Login | Register For Free | Help
Search for: (Advanced)

Mailing List Archive: Python: Python

Bidirectional communication through pipes: read/write popen()

 

 

Python python RSS feed   Index | Next | Previous | View Threaded


hniksic at srce

Oct 16, 1999, 5:47 PM

Post #1 of 12 (806 views)
Permalink
Bidirectional communication through pipes: read/write popen()

In all kinds of circumstances it would be very useful to call an
external filter to process some data, and read the results back in.
What I needed was something like popen(), only working for both
reading and writing.
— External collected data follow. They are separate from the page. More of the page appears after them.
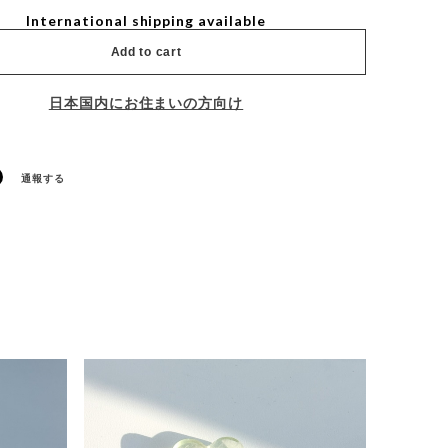
International shipping available
Add to cart
日本国内にお住まいの方向け
通報する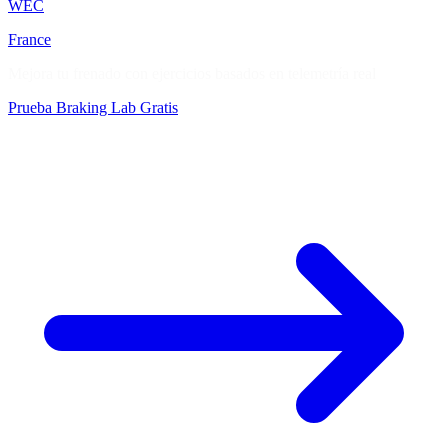
WEC
France
Mejora tu frenado con ejercicios basados en telemetría real
Prueba Braking Lab Gratis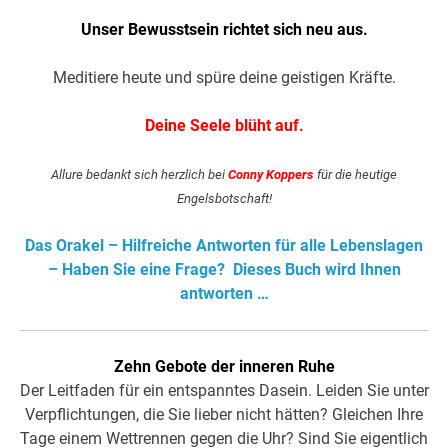
Unser Bewusstsein richtet sich neu aus.
Meditiere heute und spüre deine geistigen Kräfte.
Deine Seele blüht auf.
Allure bedankt sich herzlich bei
Conny Koppers
für die heutige
Engelsbotschaft!
Das Orakel – Hilfreiche Antworten für alle Lebenslagen
– Haben Sie eine Frage? Dieses Buch wird Ihnen
antworten …
Zehn Gebote der inneren Ruhe
Der Leitfaden für ein entspanntes Dasein. Leiden Sie unter
Verpflichtungen, die Sie lieber nicht hätten? Gleichen Ihre
Tage einem Wettrennen gegen die Uhr? Sind Sie eigentlich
However, such a thing is hard to write in a
simple-minded fashion because of deadlocks that occur when handling
more than several bytes of data. Deadlocks can either be caused by
both programs waiting for not-yet-generated input, or (in my case) by
both their writes being blocked waiting for the other to read.

The usual choices are to:

a) Write a deadlock-free communication protocol and use it on both
ends. This is rarely a good solution, because the program that
needs to be invoked is in most cases an external filter that knows
nothing about our deadlock problems.

b) Use PTY's instead of pipes. Many programmers prefer to avoid this
path because of the added system resources that the PTY's require,
and because of the increased complexity.

Given these choices, most people opt to use a temporary file and get
it over with.

However, discussing this problem with a colleague, he thought of a
third solution: break the circularity by using a process only for
reading and writing. This can be done whenever reading and writing
are independent, i.e. when the data read from the subprocess does not
influence future writes to it.

The function below implements that idea. Usage is something like:

rwpopen("""Some long string here...""", "sed", ["s/long/short/"])
-> 'Some short string here...'

I've put the function to good use in a program I'm writing. In
addition to getting rid of temporary files, the whole operation timed
faster than using a tmpfile (that was on a single-CPU machine). The
function will, of course, work only under Unix and its lookalikes.
Additional information is embedded in the docstring and the comments.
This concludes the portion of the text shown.